What Is Mixed Terrain Biking?

Mixed terrain biking isn’t a discipline. It’s not a race category, a wheel size, or a hashtag. It’s a mindset. A way of riding that ignores neat definitions and embraces the messy in-between stuff: pavement, gravel, dirt, trail, back alley, floodway, goat path. All in one ride.

If you’ve ever stitched together a route using city bike lanes, a bit of gravel, and that dirt trail behind the golf course, congratulations — you’ve already done it.

Not Gravel. Not Road. Not Mountain. All of It.
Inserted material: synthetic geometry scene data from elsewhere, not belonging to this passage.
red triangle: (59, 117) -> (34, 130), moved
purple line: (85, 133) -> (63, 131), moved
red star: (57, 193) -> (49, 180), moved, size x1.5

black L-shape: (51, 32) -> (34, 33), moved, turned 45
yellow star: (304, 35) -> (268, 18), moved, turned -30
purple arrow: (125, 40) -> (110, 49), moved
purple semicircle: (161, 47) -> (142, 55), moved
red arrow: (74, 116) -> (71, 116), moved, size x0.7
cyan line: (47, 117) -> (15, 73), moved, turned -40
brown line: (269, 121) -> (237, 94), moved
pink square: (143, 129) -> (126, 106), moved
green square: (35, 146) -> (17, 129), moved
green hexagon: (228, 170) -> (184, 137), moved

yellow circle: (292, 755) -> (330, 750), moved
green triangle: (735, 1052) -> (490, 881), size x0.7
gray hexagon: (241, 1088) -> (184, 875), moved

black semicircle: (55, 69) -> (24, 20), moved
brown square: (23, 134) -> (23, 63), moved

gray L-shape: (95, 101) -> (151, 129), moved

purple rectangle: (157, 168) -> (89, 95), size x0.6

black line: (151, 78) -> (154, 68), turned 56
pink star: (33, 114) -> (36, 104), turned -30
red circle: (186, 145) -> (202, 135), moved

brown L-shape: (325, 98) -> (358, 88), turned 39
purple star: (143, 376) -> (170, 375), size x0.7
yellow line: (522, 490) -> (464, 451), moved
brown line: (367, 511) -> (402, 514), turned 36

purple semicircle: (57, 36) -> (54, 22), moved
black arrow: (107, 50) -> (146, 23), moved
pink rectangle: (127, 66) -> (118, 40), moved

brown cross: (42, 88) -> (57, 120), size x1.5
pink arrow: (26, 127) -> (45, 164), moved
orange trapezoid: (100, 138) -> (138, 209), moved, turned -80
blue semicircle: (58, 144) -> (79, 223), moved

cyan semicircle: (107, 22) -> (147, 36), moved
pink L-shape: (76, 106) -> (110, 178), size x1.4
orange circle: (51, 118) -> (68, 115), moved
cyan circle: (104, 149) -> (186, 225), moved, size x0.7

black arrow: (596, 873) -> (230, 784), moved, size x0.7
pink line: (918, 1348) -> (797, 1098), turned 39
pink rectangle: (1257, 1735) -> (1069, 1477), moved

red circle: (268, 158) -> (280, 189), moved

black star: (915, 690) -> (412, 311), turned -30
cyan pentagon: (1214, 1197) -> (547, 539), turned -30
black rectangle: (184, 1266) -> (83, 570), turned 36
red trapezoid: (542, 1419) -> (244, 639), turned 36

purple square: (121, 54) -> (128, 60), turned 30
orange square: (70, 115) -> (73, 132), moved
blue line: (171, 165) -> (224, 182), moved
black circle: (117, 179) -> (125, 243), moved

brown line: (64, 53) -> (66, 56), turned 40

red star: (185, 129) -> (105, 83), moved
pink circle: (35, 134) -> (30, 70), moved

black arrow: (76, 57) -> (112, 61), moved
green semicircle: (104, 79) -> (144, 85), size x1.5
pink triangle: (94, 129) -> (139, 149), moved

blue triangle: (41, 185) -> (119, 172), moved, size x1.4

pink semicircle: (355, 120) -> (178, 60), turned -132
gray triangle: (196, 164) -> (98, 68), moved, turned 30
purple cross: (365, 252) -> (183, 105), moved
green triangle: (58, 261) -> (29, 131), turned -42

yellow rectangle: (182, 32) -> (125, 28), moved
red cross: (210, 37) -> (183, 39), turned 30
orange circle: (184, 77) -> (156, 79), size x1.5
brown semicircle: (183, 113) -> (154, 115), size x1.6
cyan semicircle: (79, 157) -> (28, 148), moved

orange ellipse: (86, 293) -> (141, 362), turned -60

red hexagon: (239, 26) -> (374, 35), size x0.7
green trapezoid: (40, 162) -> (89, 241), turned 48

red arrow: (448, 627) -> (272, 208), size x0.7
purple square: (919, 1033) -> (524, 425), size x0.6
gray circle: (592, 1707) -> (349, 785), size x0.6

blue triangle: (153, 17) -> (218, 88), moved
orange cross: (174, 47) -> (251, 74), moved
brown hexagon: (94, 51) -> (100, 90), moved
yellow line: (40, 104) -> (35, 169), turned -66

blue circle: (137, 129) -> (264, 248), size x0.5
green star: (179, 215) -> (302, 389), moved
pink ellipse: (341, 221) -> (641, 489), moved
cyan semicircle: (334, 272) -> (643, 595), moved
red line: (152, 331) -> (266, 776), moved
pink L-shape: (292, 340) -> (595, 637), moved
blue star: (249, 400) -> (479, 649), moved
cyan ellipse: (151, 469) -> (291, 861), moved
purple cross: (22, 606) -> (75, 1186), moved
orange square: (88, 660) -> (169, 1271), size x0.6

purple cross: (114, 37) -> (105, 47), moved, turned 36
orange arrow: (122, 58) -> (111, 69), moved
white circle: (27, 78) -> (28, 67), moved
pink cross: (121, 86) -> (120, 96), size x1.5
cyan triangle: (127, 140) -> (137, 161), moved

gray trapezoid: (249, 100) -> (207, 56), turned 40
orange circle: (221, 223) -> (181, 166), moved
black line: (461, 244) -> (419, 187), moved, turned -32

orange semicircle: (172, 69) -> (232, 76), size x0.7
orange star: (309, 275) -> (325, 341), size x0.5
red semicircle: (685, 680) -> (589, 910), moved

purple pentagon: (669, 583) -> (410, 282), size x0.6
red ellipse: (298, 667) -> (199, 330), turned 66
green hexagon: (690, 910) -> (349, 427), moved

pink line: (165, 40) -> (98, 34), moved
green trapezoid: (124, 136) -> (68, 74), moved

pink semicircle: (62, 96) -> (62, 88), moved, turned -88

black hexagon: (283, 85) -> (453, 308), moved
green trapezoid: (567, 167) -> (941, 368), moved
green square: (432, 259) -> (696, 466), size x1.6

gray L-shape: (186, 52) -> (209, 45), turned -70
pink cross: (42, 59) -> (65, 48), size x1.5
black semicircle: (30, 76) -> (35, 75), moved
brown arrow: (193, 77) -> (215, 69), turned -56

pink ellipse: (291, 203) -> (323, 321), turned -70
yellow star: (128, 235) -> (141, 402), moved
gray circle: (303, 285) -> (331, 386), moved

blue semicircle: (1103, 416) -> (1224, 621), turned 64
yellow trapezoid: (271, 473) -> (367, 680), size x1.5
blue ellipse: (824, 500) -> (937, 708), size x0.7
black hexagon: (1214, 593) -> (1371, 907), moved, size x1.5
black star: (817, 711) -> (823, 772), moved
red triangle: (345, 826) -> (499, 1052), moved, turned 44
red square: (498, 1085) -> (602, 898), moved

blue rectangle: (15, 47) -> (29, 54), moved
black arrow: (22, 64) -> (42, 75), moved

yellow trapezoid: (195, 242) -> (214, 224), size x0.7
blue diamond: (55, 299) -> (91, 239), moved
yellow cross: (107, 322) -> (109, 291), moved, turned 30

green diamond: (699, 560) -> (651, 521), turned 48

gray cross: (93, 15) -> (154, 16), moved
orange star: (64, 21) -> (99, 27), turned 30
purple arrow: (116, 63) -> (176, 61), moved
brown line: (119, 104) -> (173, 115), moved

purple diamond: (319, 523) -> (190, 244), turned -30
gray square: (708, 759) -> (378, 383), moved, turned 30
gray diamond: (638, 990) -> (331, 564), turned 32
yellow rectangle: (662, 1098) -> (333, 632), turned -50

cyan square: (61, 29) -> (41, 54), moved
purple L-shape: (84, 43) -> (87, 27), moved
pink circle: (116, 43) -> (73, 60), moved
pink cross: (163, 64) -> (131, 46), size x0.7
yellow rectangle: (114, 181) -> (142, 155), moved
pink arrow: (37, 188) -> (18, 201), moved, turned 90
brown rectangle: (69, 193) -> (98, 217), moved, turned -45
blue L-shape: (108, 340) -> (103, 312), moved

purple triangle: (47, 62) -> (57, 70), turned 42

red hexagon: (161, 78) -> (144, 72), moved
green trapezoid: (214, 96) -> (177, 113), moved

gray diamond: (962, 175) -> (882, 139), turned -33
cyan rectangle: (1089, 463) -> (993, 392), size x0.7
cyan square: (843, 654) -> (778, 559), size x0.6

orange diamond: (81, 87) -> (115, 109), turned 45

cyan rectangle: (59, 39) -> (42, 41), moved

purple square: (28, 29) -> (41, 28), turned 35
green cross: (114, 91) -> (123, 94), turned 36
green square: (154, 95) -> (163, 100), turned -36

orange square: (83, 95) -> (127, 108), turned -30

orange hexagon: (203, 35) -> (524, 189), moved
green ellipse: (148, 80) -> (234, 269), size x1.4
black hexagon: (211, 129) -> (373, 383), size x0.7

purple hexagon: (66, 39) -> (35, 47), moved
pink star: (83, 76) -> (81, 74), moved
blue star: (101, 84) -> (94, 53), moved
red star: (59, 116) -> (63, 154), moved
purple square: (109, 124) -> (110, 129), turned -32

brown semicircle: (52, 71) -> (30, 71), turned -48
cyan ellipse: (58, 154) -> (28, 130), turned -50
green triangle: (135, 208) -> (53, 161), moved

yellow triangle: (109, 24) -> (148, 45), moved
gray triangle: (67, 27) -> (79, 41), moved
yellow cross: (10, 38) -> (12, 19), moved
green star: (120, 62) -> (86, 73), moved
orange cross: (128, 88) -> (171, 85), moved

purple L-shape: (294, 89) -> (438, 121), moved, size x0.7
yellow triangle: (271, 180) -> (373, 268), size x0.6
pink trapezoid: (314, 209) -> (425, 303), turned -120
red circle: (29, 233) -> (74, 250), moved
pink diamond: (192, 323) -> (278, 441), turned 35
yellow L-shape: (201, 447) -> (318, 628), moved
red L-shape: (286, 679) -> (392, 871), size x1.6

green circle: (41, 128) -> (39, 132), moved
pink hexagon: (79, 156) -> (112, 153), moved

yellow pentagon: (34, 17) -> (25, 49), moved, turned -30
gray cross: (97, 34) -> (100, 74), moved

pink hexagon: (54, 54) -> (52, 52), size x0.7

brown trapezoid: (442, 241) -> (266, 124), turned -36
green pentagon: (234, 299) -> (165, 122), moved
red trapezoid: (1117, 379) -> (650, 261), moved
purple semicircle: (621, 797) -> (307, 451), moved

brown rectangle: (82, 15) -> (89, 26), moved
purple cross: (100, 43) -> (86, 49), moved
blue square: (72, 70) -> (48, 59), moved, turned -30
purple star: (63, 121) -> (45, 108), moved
As gravel races get faster and more specialized, and mountain bikes get chunkier and more trail-specific, mixed terrain sits in the quiet middle. It’s the kind of riding most people do already, not just on weekends but on commutes, lunch loops, and lazy rides to the bakery.

There are no categories here. No segment hunting. No right way to ride.

It Starts Where You Are

Mixed terrain isn’t just for big loops in the woods. It’s for city riders linking parks and paths, for rural riders connecting concession roads, for anyone looking to see their surroundings differently. You don’t need to live next to epic gravel to get started. You just need to be curious.

The Ride Is the Point

Mixed terrain riding is less about speed, more about flow. It’s about finding a line that makes you smile — even if it means hopping a curb or carrying your bike for a bit. If a ride has four surfaces, a few surprises, and no obvious category, that’s a good one.

Use the Bike You’ve Got

This isn’t a gear arms race. Ride what you have. A rigid 90s mountain bike with fresh tires? Perfect. A commuter bike with fenders and a bell? Even better. Mixed terrain riding isn’t about optimizing. It’s about adapting. You can always upgrade later. You don’t have to wait.

Why It Matters Right Now

Gravel is getting fast. Mountain biking is getting intense. Mixed terrain biking is a return to something simpler and more accessible. It reflects how most people actually ride, not just what gets podiums or likes. If you’re curious about bikes built for this kind of riding, this guide to all-terrain bikes is a great place to start.

It’s slower, sometimes weirder, and way more fun.

Where We're Headed

This site exists to give mixed terrain biking a proper home. Expect:

  • Articles that explore what this riding style looks like around the world
  • Real-world advice on gear, planning, and mindset
  • A growing collection of searchable routes by city, region, and country

Whether you ride fast, slow, alone, or with friends — if you ride everything, you’re one of us.